_TASK BRIEF_:
The reply is to be an exact repetition of the entries that follow, with each picture left out.

[MATERIAL SUPPLIED Boundary: Start]

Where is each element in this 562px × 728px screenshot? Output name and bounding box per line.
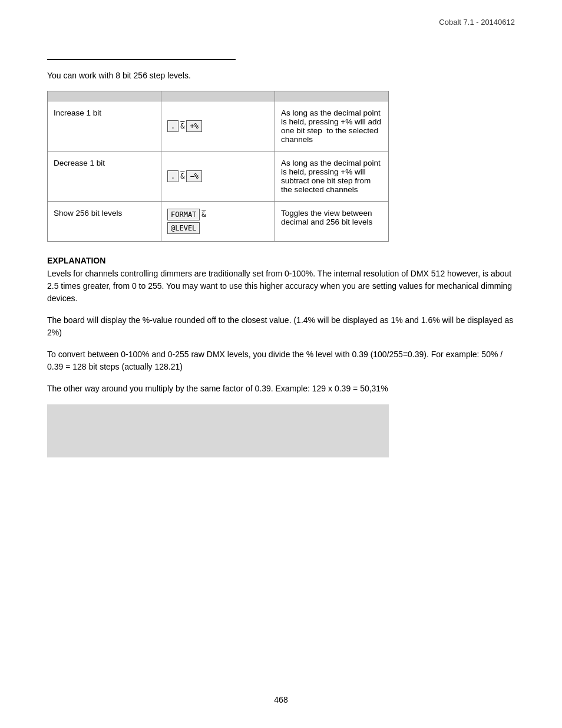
feature-table: Increase 1 bit . & +% As long as the dec… (47, 91, 389, 242)
keys-show256: FORMAT & @LEVEL (161, 202, 275, 242)
table-row: Decrease 1 bit . & −% As long as the dec… (48, 151, 389, 202)
explanation-para-4: The other way around you multiply by the… (47, 383, 515, 395)
explanation-para-3: To convert between 0-100% and 0-255 raw … (47, 348, 515, 373)
at-level-key: @LEVEL (167, 222, 200, 234)
explanation-title: EXPLANATION (47, 256, 515, 265)
page-container: Cobalt 7.1 - 20140612 You can work with … (0, 0, 562, 728)
col-header-3 (275, 91, 389, 101)
page-number: 468 (274, 695, 287, 704)
key-combo-decrease: . & −% (167, 170, 269, 182)
ampersand-key-3: & (201, 210, 206, 219)
plus-percent-key: +% (186, 120, 201, 132)
format-key: FORMAT (167, 209, 200, 220)
table-row: Show 256 bit levels FORMAT & @LEVEL Togg… (48, 202, 389, 242)
desc-increase: As long as the decimal point is held, pr… (275, 101, 389, 151)
col-header-1 (48, 91, 161, 101)
key-combo-increase: . & +% (167, 120, 269, 132)
dot-key-2: . (167, 170, 178, 182)
format-line: FORMAT & (167, 209, 269, 220)
version-header: Cobalt 7.1 - 20140612 (439, 18, 515, 27)
table-row: Increase 1 bit . & +% As long as the dec… (48, 101, 389, 151)
minus-percent-key: −% (186, 170, 201, 182)
intro-text: You can work with 8 bit 256 step levels. (47, 71, 515, 80)
keys-increase: . & +% (161, 101, 275, 151)
desc-decrease: As long as the decimal point is held, pr… (275, 151, 389, 202)
desc-show256: Toggles the view between decimal and 256… (275, 202, 389, 242)
action-decrease: Decrease 1 bit (48, 151, 161, 202)
ampersand-key: & (180, 122, 184, 130)
col-header-2 (161, 91, 275, 101)
gray-content-box (47, 404, 389, 457)
level-line: @LEVEL (167, 222, 269, 234)
action-show256: Show 256 bit levels (48, 202, 161, 242)
dot-key: . (167, 120, 178, 132)
key-combo-show256: FORMAT & @LEVEL (167, 209, 269, 234)
action-increase: Increase 1 bit (48, 101, 161, 151)
explanation-para-1: Levels for channels controlling dimmers … (47, 268, 515, 305)
ampersand-key-2: & (180, 172, 184, 180)
explanation-para-2: The board will display the %-value round… (47, 314, 515, 339)
section-divider (47, 59, 236, 60)
explanation-section: EXPLANATION Levels for channels controll… (47, 256, 515, 305)
keys-decrease: . & −% (161, 151, 275, 202)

[MATERIAL SUPPLIED Boundary: End]

_WRITTEN RESPONSE_:
Where is each element in this 562px × 728px screenshot? Output name and bounding box per line.
feature-table: Increase 1 bit . & +% As long as the dec… (47, 91, 389, 242)
keys-show256: FORMAT & @LEVEL (161, 202, 275, 242)
table-row: Decrease 1 bit . & −% As long as the dec… (48, 151, 389, 202)
explanation-para-4: The other way around you multiply by the… (47, 383, 515, 395)
explanation-para-3: To convert between 0-100% and 0-255 raw … (47, 348, 515, 373)
at-level-key: @LEVEL (167, 222, 200, 234)
explanation-title: EXPLANATION (47, 256, 515, 265)
page-container: Cobalt 7.1 - 20140612 You can work with … (0, 0, 562, 728)
col-header-3 (275, 91, 389, 101)
page-number: 468 (274, 695, 287, 704)
key-combo-decrease: . & −% (167, 170, 269, 182)
ampersand-key-3: & (201, 210, 206, 219)
plus-percent-key: +% (186, 120, 201, 132)
format-key: FORMAT (167, 209, 200, 220)
table-row: Show 256 bit levels FORMAT & @LEVEL Togg… (48, 202, 389, 242)
desc-increase: As long as the decimal point is held, pr… (275, 101, 389, 151)
col-header-1 (48, 91, 161, 101)
key-combo-increase: . & +% (167, 120, 269, 132)
dot-key-2: . (167, 170, 178, 182)
format-line: FORMAT & (167, 209, 269, 220)
version-header: Cobalt 7.1 - 20140612 (439, 18, 515, 27)
table-row: Increase 1 bit . & +% As long as the dec… (48, 101, 389, 151)
minus-percent-key: −% (186, 170, 201, 182)
intro-text: You can work with 8 bit 256 step levels. (47, 71, 515, 80)
keys-increase: . & +% (161, 101, 275, 151)
desc-decrease: As long as the decimal point is held, pr… (275, 151, 389, 202)
desc-show256: Toggles the view between decimal and 256… (275, 202, 389, 242)
action-decrease: Decrease 1 bit (48, 151, 161, 202)
ampersand-key: & (180, 122, 184, 130)
col-header-2 (161, 91, 275, 101)
gray-content-box (47, 404, 389, 457)
level-line: @LEVEL (167, 222, 269, 234)
action-show256: Show 256 bit levels (48, 202, 161, 242)
dot-key: . (167, 120, 178, 132)
key-combo-show256: FORMAT & @LEVEL (167, 209, 269, 234)
action-increase: Increase 1 bit (48, 101, 161, 151)
explanation-para-1: Levels for channels controlling dimmers … (47, 268, 515, 305)
ampersand-key-2: & (180, 172, 184, 180)
explanation-para-2: The board will display the %-value round… (47, 314, 515, 339)
section-divider (47, 59, 236, 60)
explanation-section: EXPLANATION Levels for channels controll… (47, 256, 515, 305)
keys-decrease: . & −% (161, 151, 275, 202)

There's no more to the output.